[Opening SUPPLIED ENTRIES section]
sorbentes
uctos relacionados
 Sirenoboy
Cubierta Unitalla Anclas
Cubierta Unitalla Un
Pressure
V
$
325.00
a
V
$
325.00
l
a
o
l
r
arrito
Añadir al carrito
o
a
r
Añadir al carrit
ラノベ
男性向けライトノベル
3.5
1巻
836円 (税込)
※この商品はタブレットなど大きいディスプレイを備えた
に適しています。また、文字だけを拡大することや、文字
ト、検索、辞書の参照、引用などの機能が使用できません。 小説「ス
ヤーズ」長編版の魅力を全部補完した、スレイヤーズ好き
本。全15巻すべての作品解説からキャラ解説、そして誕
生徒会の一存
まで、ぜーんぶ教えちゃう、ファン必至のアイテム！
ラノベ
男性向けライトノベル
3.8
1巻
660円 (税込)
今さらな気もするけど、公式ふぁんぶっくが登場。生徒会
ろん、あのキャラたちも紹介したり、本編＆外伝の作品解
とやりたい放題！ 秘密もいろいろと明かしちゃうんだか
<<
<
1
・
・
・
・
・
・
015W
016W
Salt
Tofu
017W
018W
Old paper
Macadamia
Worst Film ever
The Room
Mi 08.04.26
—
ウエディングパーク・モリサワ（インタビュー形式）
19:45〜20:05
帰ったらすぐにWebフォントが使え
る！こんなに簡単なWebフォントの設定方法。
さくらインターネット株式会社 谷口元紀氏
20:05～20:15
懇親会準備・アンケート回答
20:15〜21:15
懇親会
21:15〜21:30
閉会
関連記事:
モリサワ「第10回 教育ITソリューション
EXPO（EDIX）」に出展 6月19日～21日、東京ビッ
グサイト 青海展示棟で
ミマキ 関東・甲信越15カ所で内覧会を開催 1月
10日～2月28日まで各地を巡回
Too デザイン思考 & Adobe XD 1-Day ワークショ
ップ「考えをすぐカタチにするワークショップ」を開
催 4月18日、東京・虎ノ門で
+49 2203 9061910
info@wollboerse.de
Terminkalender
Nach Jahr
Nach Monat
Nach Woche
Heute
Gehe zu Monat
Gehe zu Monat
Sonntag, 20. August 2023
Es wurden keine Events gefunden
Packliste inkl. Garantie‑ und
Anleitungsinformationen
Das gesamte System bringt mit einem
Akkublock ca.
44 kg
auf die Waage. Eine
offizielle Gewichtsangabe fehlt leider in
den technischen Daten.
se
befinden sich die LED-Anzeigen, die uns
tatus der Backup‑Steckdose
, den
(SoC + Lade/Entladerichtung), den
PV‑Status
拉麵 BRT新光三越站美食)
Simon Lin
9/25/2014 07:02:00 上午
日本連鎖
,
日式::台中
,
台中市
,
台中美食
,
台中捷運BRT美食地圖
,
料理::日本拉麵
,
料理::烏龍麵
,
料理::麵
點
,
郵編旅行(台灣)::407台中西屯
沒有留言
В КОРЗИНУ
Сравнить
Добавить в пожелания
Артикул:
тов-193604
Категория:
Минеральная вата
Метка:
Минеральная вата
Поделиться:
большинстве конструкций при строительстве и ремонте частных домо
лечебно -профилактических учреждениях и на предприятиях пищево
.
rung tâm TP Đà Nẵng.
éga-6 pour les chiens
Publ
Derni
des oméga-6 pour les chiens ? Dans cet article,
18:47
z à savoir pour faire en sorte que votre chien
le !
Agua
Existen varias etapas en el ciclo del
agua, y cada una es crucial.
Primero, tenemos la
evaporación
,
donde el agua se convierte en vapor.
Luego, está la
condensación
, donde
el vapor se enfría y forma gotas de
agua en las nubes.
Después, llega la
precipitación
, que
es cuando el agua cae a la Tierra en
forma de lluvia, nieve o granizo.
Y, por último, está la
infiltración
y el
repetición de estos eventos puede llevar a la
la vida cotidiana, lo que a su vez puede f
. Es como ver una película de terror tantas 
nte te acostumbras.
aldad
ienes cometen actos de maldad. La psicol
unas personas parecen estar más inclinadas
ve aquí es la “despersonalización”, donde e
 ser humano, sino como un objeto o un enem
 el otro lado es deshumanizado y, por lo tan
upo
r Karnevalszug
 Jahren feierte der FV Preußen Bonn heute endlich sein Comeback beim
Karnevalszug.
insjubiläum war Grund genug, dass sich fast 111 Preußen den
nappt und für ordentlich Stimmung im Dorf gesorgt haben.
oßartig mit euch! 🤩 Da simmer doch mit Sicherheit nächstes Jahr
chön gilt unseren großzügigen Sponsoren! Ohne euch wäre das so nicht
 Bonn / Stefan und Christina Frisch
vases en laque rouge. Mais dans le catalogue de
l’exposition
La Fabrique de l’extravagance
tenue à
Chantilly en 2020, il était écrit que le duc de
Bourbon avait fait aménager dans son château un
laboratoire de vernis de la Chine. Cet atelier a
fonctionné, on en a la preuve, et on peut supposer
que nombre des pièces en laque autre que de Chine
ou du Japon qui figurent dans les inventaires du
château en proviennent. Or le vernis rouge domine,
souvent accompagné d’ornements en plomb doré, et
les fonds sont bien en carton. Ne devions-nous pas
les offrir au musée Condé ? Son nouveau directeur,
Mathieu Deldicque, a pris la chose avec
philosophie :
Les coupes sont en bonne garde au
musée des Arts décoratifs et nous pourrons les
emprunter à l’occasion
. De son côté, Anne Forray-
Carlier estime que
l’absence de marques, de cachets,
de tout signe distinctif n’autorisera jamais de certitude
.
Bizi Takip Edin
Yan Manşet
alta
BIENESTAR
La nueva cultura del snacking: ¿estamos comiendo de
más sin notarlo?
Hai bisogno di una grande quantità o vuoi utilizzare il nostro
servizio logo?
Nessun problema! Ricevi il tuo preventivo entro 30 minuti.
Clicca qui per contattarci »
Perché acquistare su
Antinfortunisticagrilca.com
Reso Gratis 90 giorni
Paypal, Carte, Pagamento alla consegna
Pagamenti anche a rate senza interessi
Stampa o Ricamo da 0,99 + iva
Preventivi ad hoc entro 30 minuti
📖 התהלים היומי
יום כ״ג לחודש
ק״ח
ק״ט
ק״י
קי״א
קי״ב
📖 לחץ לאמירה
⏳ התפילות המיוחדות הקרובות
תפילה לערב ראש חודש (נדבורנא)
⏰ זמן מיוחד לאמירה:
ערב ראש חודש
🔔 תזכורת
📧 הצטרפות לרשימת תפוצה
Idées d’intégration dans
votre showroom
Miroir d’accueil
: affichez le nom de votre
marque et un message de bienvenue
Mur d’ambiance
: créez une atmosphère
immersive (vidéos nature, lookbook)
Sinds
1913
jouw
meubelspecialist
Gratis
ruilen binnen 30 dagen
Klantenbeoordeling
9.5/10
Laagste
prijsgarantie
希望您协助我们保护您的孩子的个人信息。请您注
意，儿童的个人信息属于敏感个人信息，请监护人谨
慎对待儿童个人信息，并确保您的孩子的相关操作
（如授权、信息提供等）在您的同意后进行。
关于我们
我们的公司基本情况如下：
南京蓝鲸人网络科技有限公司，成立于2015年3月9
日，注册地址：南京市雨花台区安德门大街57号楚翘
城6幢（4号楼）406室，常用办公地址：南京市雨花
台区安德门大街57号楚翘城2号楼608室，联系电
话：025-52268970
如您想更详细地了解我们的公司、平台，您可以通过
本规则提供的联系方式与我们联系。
[Closing SUPPLIED ENTRIES section]
◆ **YOUR GOAL**: Set down the data once more, exactly as shown above.

◆ **SOLUTION**:
sorbentes
uctos relacionados
 Sirenoboy
Cubierta Unitalla Anclas
Cubierta Unitalla Un
Pressure
V
$
325.00
a
V
$
325.00
l
a
o
l
r
arrito
Añadir al carrito
o
a
r
Añadir al carrit
ラノベ
男性向けライトノベル
3.5
1巻
836円 (税込)
※この商品はタブレットなど大きいディスプレイを備えた
に適しています。また、文字だけを拡大することや、文字
ト、検索、辞書の参照、引用などの機能が使用できません。 小説「ス
ヤーズ」長編版の魅力を全部補完した、スレイヤーズ好き
本。全15巻すべての作品解説からキャラ解説、そして誕
生徒会の一存
まで、ぜーんぶ教えちゃう、ファン必至のアイテム！
ラノベ
男性向けライトノベル
3.8
1巻
660円 (税込)
今さらな気もするけど、公式ふぁんぶっくが登場。生徒会
ろん、あのキャラたちも紹介したり、本編＆外伝の作品解
とやりたい放題！ 秘密もいろいろと明かしちゃうんだか
<<
<
1
・
・
・
・
・
・
015W
016W
Salt
Tofu
017W
018W
Old paper
Macadamia
Worst Film ever
The Room
Mi 08.04.26
—
ウエディングパーク・モリサワ（インタビュー形式）
19:45〜20:05
帰ったらすぐにWebフォントが使え
る！こんなに簡単なWebフォントの設定方法。
さくらインターネット株式会社 谷口元紀氏
20:05～20:15
懇親会準備・アンケート回答
20:15〜21:15
懇親会
21:15〜21:30
閉会
関連記事:
モリサワ「第10回 教育ITソリューション
EXPO（EDIX）」に出展 6月19日～21日、東京ビッ
グサイト 青海展示棟で
ミマキ 関東・甲信越15カ所で内覧会を開催 1月
10日～2月28日まで各地を巡回
Too デザイン思考 & Adobe XD 1-Day ワークショ
ップ「考えをすぐカタチにするワークショップ」を開
催 4月18日、東京・虎ノ門で
+49 2203 9061910
info@wollboerse.de
Terminkalender
Nach Jahr
Nach Monat
Nach Woche
Heute
Gehe zu Monat
Gehe zu Monat
Sonntag, 20. August 2023
Es wurden keine Events gefunden
Packliste inkl. Garantie‑ und
Anleitungsinformationen
Das gesamte System bringt mit einem
Akkublock ca.
44 kg
auf die Waage. Eine
offizielle Gewichtsangabe fehlt leider in
den technischen Daten.
se
befinden sich die LED-Anzeigen, die uns
tatus der Backup‑Steckdose
, den
(SoC + Lade/Entladerichtung), den
PV‑Status
拉麵 BRT新光三越站美食)
Simon Lin
9/25/2014 07:02:00 上午
日本連鎖
,
日式::台中
,
台中市
,
台中美食
,
台中捷運BRT美食地圖
,
料理::日本拉麵
,
料理::烏龍麵
,
料理::麵
點
,
郵編旅行(台灣)::407台中西屯
沒有留言
В КОРЗИНУ
Сравнить
Добавить в пожелания
Артикул:
тов-193604
Категория:
Минеральная вата
Метка:
Минеральная вата
Поделиться:
большинстве конструкций при строительстве и ремонте частных домо
лечебно -профилактических учреждениях и на предприятиях пищево
.
rung tâm TP Đà Nẵng.
éga-6 pour les chiens
Publ
Derni
des oméga-6 pour les chiens ? Dans cet article,
18:47
z à savoir pour faire en sorte que votre chien
le !
Agua
Existen varias etapas en el ciclo del
agua, y cada una es crucial.
Primero, tenemos la
evaporación
,
donde el agua se convierte en vapor.
Luego, está la
condensación
, donde
el vapor se enfría y forma gotas de
agua en las nubes.
Después, llega la
precipitación
, que
es cuando el agua cae a la Tierra en
forma de lluvia, nieve o granizo.
Y, por último, está la
infiltración
y el
repetición de estos eventos puede llevar a la
la vida cotidiana, lo que a su vez puede f
. Es como ver una película de terror tantas 
nte te acostumbras.
aldad
ienes cometen actos de maldad. La psicol
unas personas parecen estar más inclinadas
ve aquí es la “despersonalización”, donde e
 ser humano, sino como un objeto o un enem
 el otro lado es deshumanizado y, por lo tan
upo
r Karnevalszug
 Jahren feierte der FV Preußen Bonn heute endlich sein Comeback beim
Karnevalszug.
insjubiläum war Grund genug, dass sich fast 111 Preußen den
nappt und für ordentlich Stimmung im Dorf gesorgt haben.
oßartig mit euch! 🤩 Da simmer doch mit Sicherheit nächstes Jahr
chön gilt unseren großzügigen Sponsoren! Ohne euch wäre das so nicht
 Bonn / Stefan und Christina Frisch
vases en laque rouge. Mais dans le catalogue de
l’exposition
La Fabrique de l’extravagance
tenue à
Chantilly en 2020, il était écrit que le duc de
Bourbon avait fait aménager dans son château un
laboratoire de vernis de la Chine. Cet atelier a
fonctionné, on en a la preuve, et on peut supposer
que nombre des pièces en laque autre que de Chine
ou du Japon qui figurent dans les inventaires du
château en proviennent. Or le vernis rouge domine,
souvent accompagné d’ornements en plomb doré, et
les fonds sont bien en carton. Ne devions-nous pas
les offrir au musée Condé ? Son nouveau directeur,
Mathieu Deldicque, a pris la chose avec
philosophie :
Les coupes sont en bonne garde au
musée des Arts décoratifs et nous pourrons les
emprunter à l’occasion
. De son côté, Anne Forray-
Carlier estime que
l’absence de marques, de cachets,
de tout signe distinctif n’autorisera jamais de certitude
.
Bizi Takip Edin
Yan Manşet
alta
BIENESTAR
La nueva cultura del snacking: ¿estamos comiendo de
más sin notarlo?
Hai bisogno di una grande quantità o vuoi utilizzare il nostro
servizio logo?
Nessun problema! Ricevi il tuo preventivo entro 30 minuti.
Clicca qui per contattarci »
Perché acquistare su
Antinfortunisticagrilca.com
Reso Gratis 90 giorni
Paypal, Carte, Pagamento alla consegna
Pagamenti anche a rate senza interessi
Stampa o Ricamo da 0,99 + iva
Preventivi ad hoc entro 30 minuti
📖 התהלים היומי
יום כ״ג לחודש
ק״ח
ק״ט
ק״י
קי״א
קי״ב
📖 לחץ לאמירה
⏳ התפילות המיוחדות הקרובות
תפילה לערב ראש חודש (נדבורנא)
⏰ זמן מיוחד לאמירה:
ערב ראש חודש
🔔 תזכורת
📧 הצטרפות לרשימת תפוצה
Idées d’intégration dans
votre showroom
Miroir d’accueil
: affichez le nom de votre
marque et un message de bienvenue
Mur d’ambiance
: créez une atmosphère
immersive (vidéos nature, lookbook)
Sinds
1913
jouw
meubelspecialist
Gratis
ruilen binnen 30 dagen
Klantenbeoordeling
9.5/10
Laagste
prijsgarantie
希望您协助我们保护您的孩子的个人信息。请您注
意，儿童的个人信息属于敏感个人信息，请监护人谨
慎对待儿童个人信息，并确保您的孩子的相关操作
（如授权、信息提供等）在您的同意后进行。
关于我们
我们的公司基本情况如下：
南京蓝鲸人网络科技有限公司，成立于2015年3月9
日，注册地址：南京市雨花台区安德门大街57号楚翘
城6幢（4号楼）406室，常用办公地址：南京市雨花
台区安德门大街57号楚翘城2号楼608室，联系电
话：025-52268970
如您想更详细地了解我们的公司、平台，您可以通过
本规则提供的联系方式与我们联系。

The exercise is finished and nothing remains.